I just got a1987 28' fleetwood wilderness yukon and have a few questions. I have looked for a manual for it online and have came up with nothing. So I am still looking to get it if anyone knows of a source. Next I have noticed that there is a broken part on the outside next to the water hose hook up and below the fresh water fill port. I noticed that there is a hose connected to the mentioned part and the fresh water tank. I'd like to replace it but have no idea of its function so I don't know to search for. I have tried to look into fresh water parts to see if I ran across something that resembles it but no luck. Finally (for now) there is some water damage to the inside walls and floor. Some of the studs appear to have separated from the floor in the damaged areas. What size studs are normally used in the construction of camper's and what is a good source for wall board beside home depot/lowes. I have found that their paneling is made of a cardboard composit that is easily warped with little humidity and I live in florida.
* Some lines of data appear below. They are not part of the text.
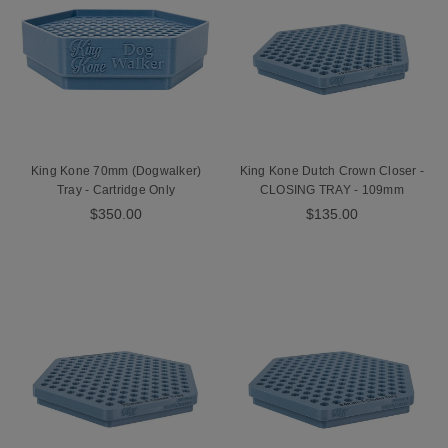
King Kone 70mm (Dogwalker)
King Kone Dutch Crown Closer -
Tray - Cartridge Only
CLOSING TRAY - 109mm
$350.00
$135.00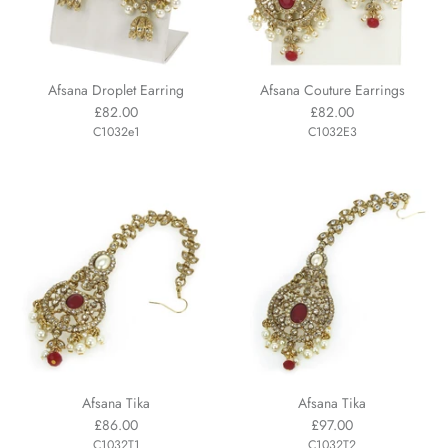
Afsana Droplet Earring
Afsana Couture Earrings
£82.00
£82.00
C1032e1
C1032E3
Afsana Tika
Afsana Tika
£86.00
£97.00
C1032T1
C1032T2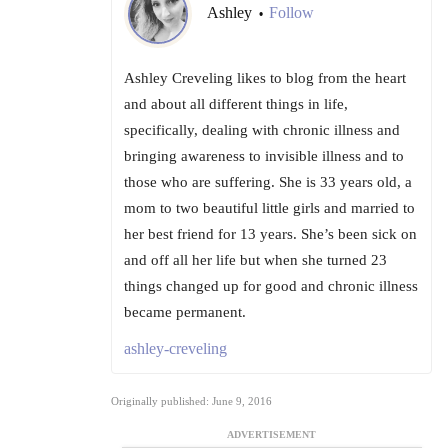
Ashley
Follow
•
Ashley Creveling likes to blog from the heart
and about all different things in life,
specifically, dealing with chronic illness and
bringing awareness to invisible illness and to
those who are suffering. She is 33 years old, a
mom to two beautiful little girls and married to
her best friend for 13 years. She’s been sick on
and off all her life but when she turned 23
things changed up for good and chronic illness
became permanent.
ashley-creveling
Originally published: June 9, 2016
ADVERTISEMENT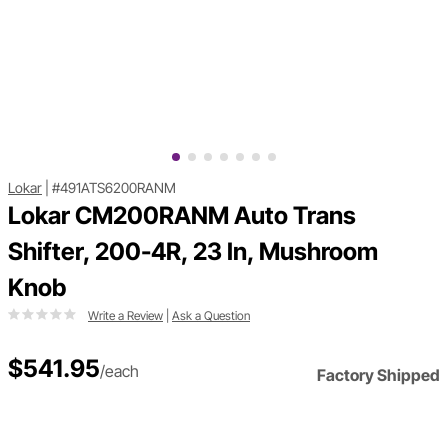
Lokar
|
#491ATS6200RANM
Lokar CM200RANM Auto Trans
Shifter, 200-4R, 23 In, Mushroom
Knob
Write a Review
|
Ask a Question
$541.95
/each
Factory Shipped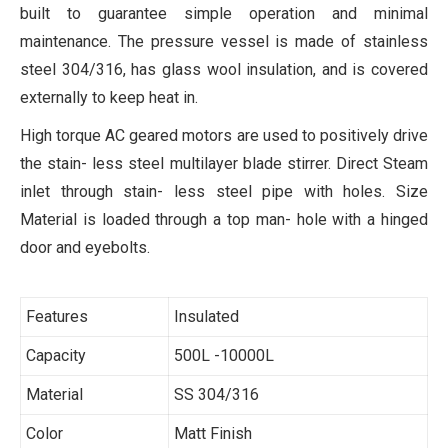
built to guarantee simple operation and minimal
maintenance. The pressure vessel is made of stainless
steel 304/316, has glass wool insulation, and is covered
externally to keep heat in.
High torque AC geared motors are used to positively drive
the stain- less steel multilayer blade stirrer. Direct Steam
inlet through stain- less steel pipe with holes. Size
Material is loaded through a top man- hole with a hinged
door and eyebolts.
Features
Insulated
Capacity
500L -10000L
Material
SS 304/316
Color
Matt Finish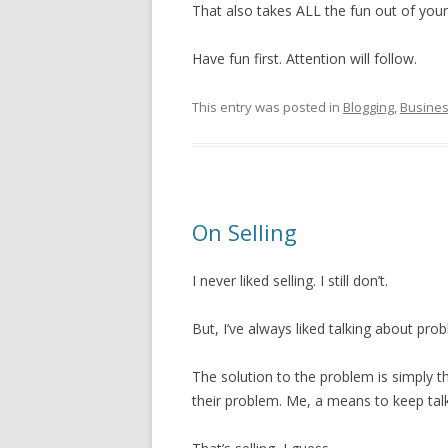
That also takes ALL the fun out of your
Have fun first. Attention will follow.
This entry was posted in
Blogging
,
Busine
On Selling
I never liked selling. I still don’t.
But, I’ve always liked talking about pr
The solution to the problem is simply t
their problem. Me, a means to keep ta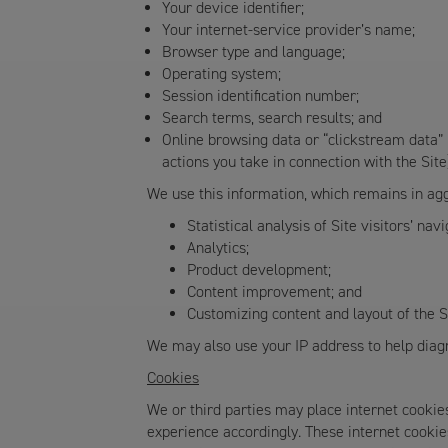
Your device identifier;
Your internet-service provider’s name;
Browser type and language;
Operating system;
Session identification number;
Search terms, search results; and
Online browsing data or “clickstream data” (
actions you take in connection with the Site
We use this information, which remains in agg
Statistical analysis of Site visitors’ nav
Analytics;
Product development;
Content improvement; and
Customizing content and layout of the S
We may also use your IP address to help diagn
Cookies
We or third parties may place internet cookie
experience accordingly. These internet cookies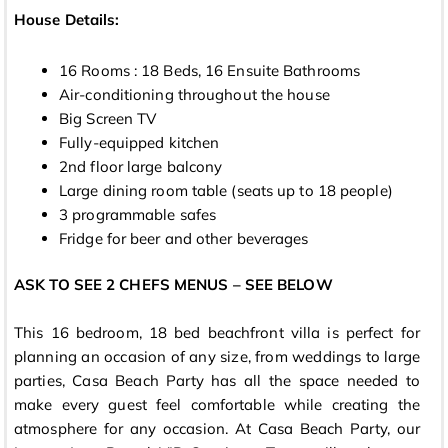
House Details:
16 Rooms : 18 Beds, 16 Ensuite Bathrooms
Air-conditioning throughout the house
Big Screen TV
Fully-equipped kitchen
2nd floor large balcony
Large dining room table (seats up to 18 people)
3 programmable safes
Fridge for beer and other beverages
ASK TO SEE 2 CHEFS MENUS – SEE BELOW
This 16 bedroom, 18 bed beachfront villa is perfect for
planning an occasion of any size, from weddings to large
parties, Casa Beach Party has all the space needed to
make every guest feel comfortable while creating the
atmosphere for any occasion. At Casa Beach Party, our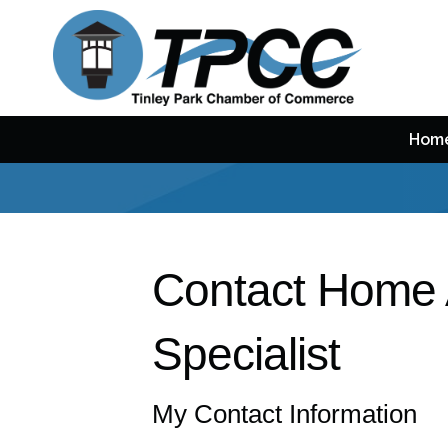
Hom
Contact Home 
Specialist
My Contact Information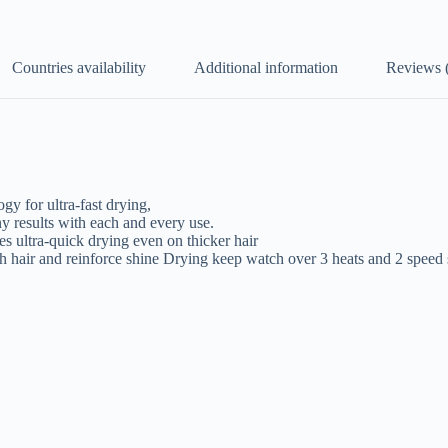
Countries availability
Additional information
Reviews 
y for ultra-fast drying,
y results with each and every use.
ultra-quick drying even on thicker hair
h hair and reinforce shine Drying keep watch over 3 heats and 2 speed 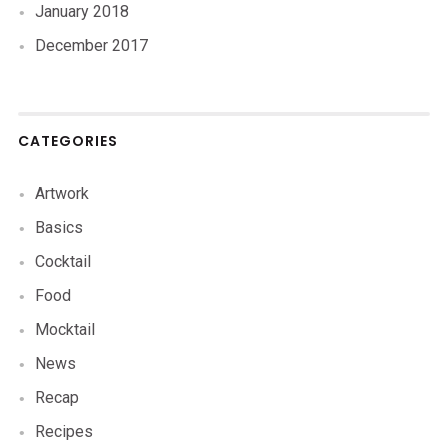
January 2018
December 2017
CATEGORIES
Artwork
Basics
Cocktail
Food
Mocktail
News
Recap
Recipes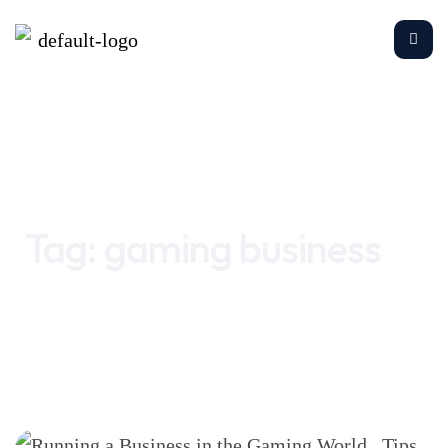
Home
gaming business
Tag:
gaming business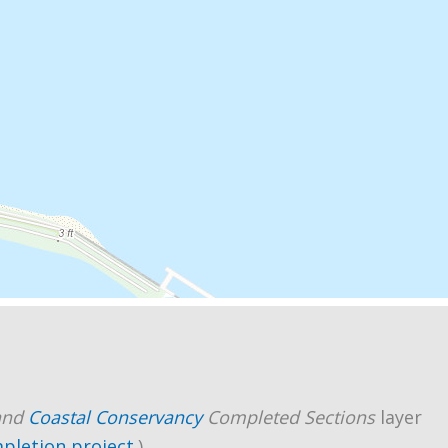
and
Coastal Conservancy
Completed Sections
layer
mpletion project
.)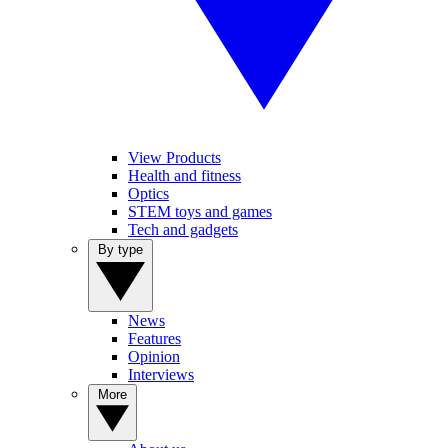
View Products
Health and fitness
Optics
STEM toys and games
Tech and gadgets
By type
News
Features
Opinion
Interviews
More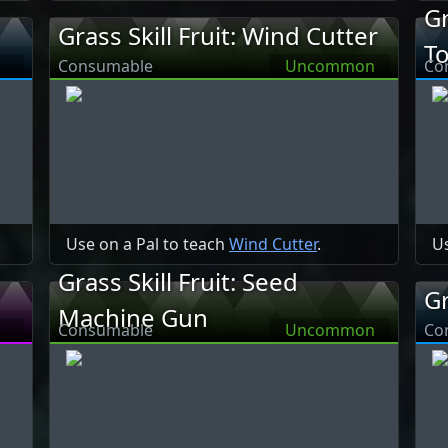
Gr
Grass Skill Fruit: Wind Cutter
T
Consumable
Uncommon
Co
Use on a Pal to teach
Wind Cutter
.
Us
Grass Skill Fruit: Seed
Gr
Machine Gun
Consumable
Uncommon
Co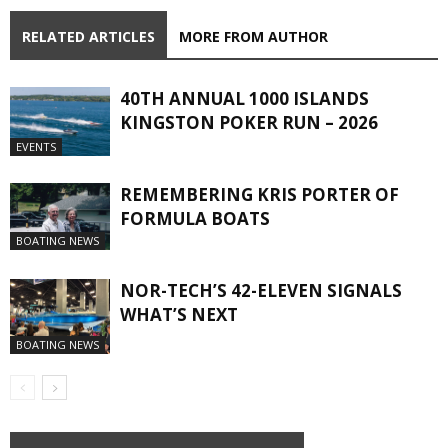
RELATED ARTICLES
MORE FROM AUTHOR
40TH ANNUAL 1000 ISLANDS
KINGSTON POKER RUN – 2026
EVENTS
REMEMBERING KRIS PORTER OF
FORMULA BOATS
BOATING NEWS
NOR-TECH’S 42-ELEVEN SIGNALS
WHAT’S NEXT
BOATING NEWS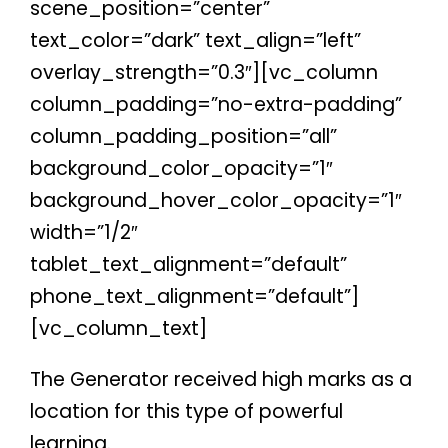
scene_position=”center”
text_color=”dark” text_align=”left”
overlay_strength=”0.3″][vc_column
column_padding=”no-extra-padding”
column_padding_position=”all”
background_color_opacity=”1″
background_hover_color_opacity=”1″
width=”1/2″
tablet_text_alignment=”default”
phone_text_alignment=”default”]
[vc_column_text]
The Generator received high marks as a
location for this type of powerful
learning.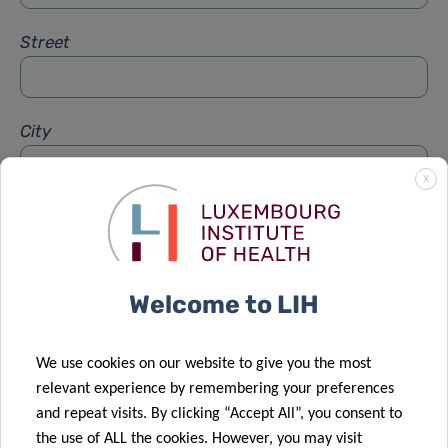
Street
City
X
Subject
*
Welcome to LIH
Message
*
We use cookies on our website to give you the most
relevant experience by remembering your preferences
and repeat visits. By clicking “Accept All”, you consent to
the use of ALL the cookies. However, you may visit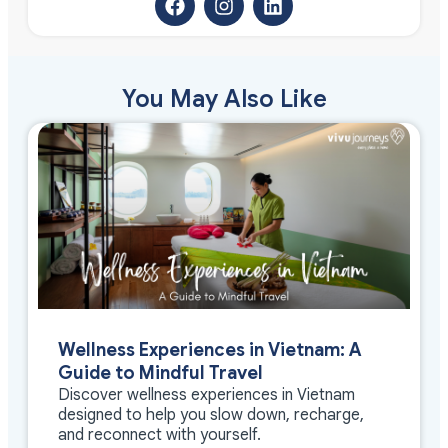
You May Also Like
Wellness Experiences in Vietnam: A
Guide to Mindful Travel
Discover wellness experiences in Vietnam
designed to help you slow down, recharge,
and reconnect with yourself.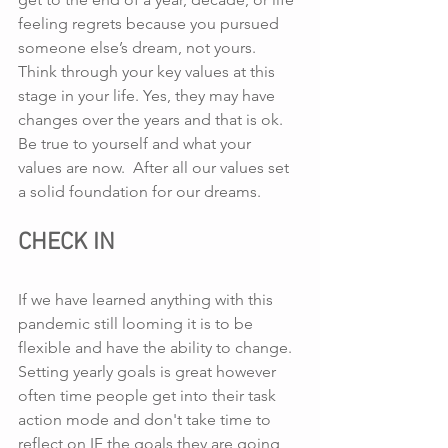
feeling regrets because you pursued 
someone else’s dream, not yours.  
Think through your key values at this 
stage in your life. Yes, they may have 
changes over the years and that is ok. 
Be true to yourself and what your 
values are now.  After all our values set 
a solid foundation for our dreams.
CHECK IN
If we have learned anything with this 
pandemic still looming it is to be 
flexible and have the ability to change.  
Setting yearly goals is great however 
often time people get into their task 
action mode and don't take time to 
reflect on IF the goals they are going 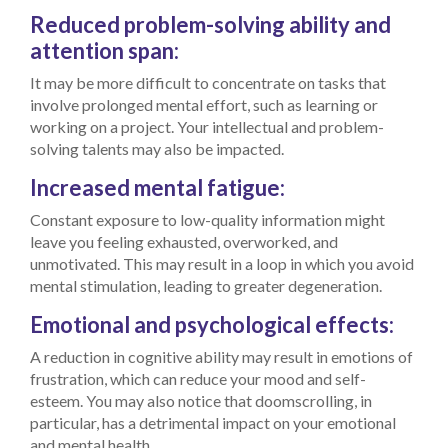
Reduced problem-solving ability and
attention span:
It may be more difficult to concentrate on tasks that
involve prolonged mental effort, such as learning or
working on a project. Your intellectual and problem-
solving talents may also be impacted.
Increased mental fatigue:
Constant exposure to low-quality information might
leave you feeling exhausted, overworked, and
unmotivated. This may result in a loop in which you avoid
mental stimulation, leading to greater degeneration.
Emotional and psychological effects:
A reduction in cognitive ability may result in emotions of
frustration, which can reduce your mood and self-
esteem. You may also notice that doomscrolling, in
particular, has a detrimental impact on your emotional
and mental health.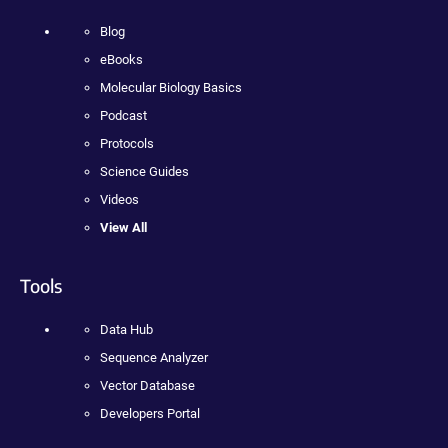
Blog
eBooks
Molecular Biology Basics
Podcast
Protocols
Science Guides
Videos
View All
Tools
Data Hub
Sequence Analyzer
Vector Database
Developers Portal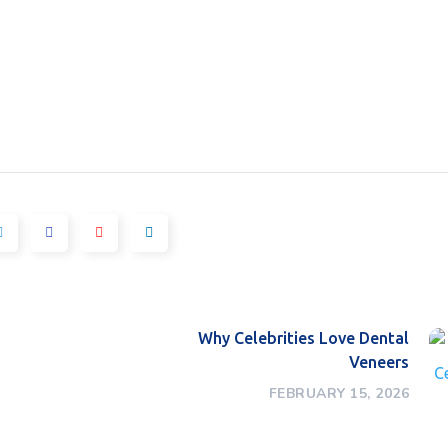
Why Celebrities Love Dental
Veneers
FEBRUARY 15, 2026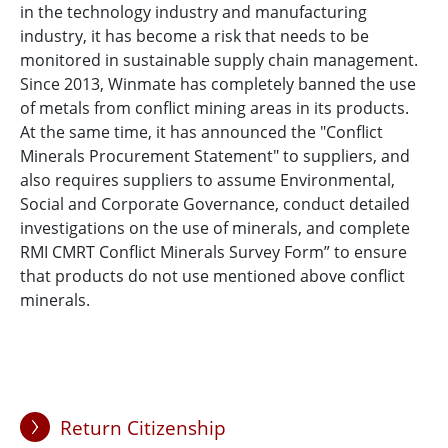
in the technology industry and manufacturing
industry, it has become a risk that needs to be
monitored in sustainable supply chain management.
Since 2013, Winmate has completely banned the use
of metals from conflict mining areas in its products.
At the same time, it has announced the "Conflict
Minerals Procurement Statement" to suppliers, and
also requires suppliers to assume Environmental,
Social and Corporate Governance, conduct detailed
investigations on the use of minerals, and complete
RMI CMRT Conflict Minerals Survey Form” to ensure
that products do not use mentioned above conflict
minerals.
Return Citizenship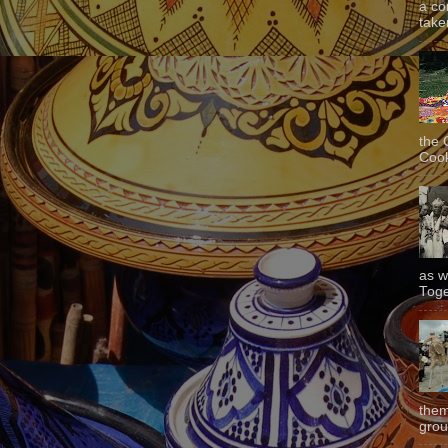
a co
taken
the 
Cook
as w
Toge
them
grou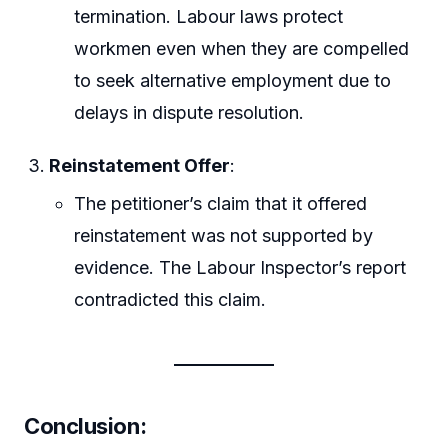
termination. Labour laws protect
workmen even when they are compelled
to seek alternative employment due to
delays in dispute resolution.
Reinstatement Offer
:
The petitioner’s claim that it offered
reinstatement was not supported by
evidence. The Labour Inspector’s report
contradicted this claim.
Conclusion
: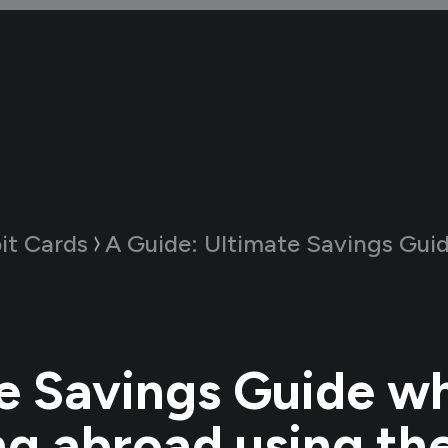
it Cards
A Guide:
Ultimate Savings Guide when travelling abroad us
e Savings Guide w
ng abroad using the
So thats about it. Any help with any of my mentioned issues would be greatly appreciated.


----------



## snapper388 (Apr 28, 2015)

the wall studs could be 2x2 or 2x3 most likely 2x2 I would remove receptacle and measure the depth. if you can please send a picture of the hook up it may be a water fill for the water tank.


----------



## Jeremey1000 (Jun 19, 2015)

It is what I'd to the right of the city water hookup.


----------



## snapper388 (Apr 28, 2015)

looks like a drain for the water tank if it is it will connect to the side of the water tank near the bottom.


----------



## Jeremey1000 (Jun 19, 2015)

That's got to be what it is then. It's the only sensible opiton. Thank you. My new question is about the ac unit. When I turned it on the motor just hummed. I climbed up top and pulled the motor and rebuilt it. I got it running great now but the air is only slightly cold. I can hear the condenser kick in and feel the temp diffrence but it should be colder. I noticed a port in one of the copper lines up top and was wonder about recharging it. I have seen where people say rv's use closed unit's but mine has a port...to me that indicates that it can be serviced. Any ideas on what type of freon this old thing would take?


----------



## snapper388 (Apr 28, 2015)

I would check the coils if they are dirty it will not cool properly. I spray them with greased lightning, let them soak 10-15 minutes and spray them with a garden hose, be sure to have something on the floor to soak up water I have never cleaned one without wetting the floor.as far as Freon there should be a sticker on the a/c most likely on the compressor. but it is most likely r22, if it's the original a/c and it is low on Freon it may be cheaper to replace the a/c, only 4 bolts and a few wires and a couple hours labor.


----------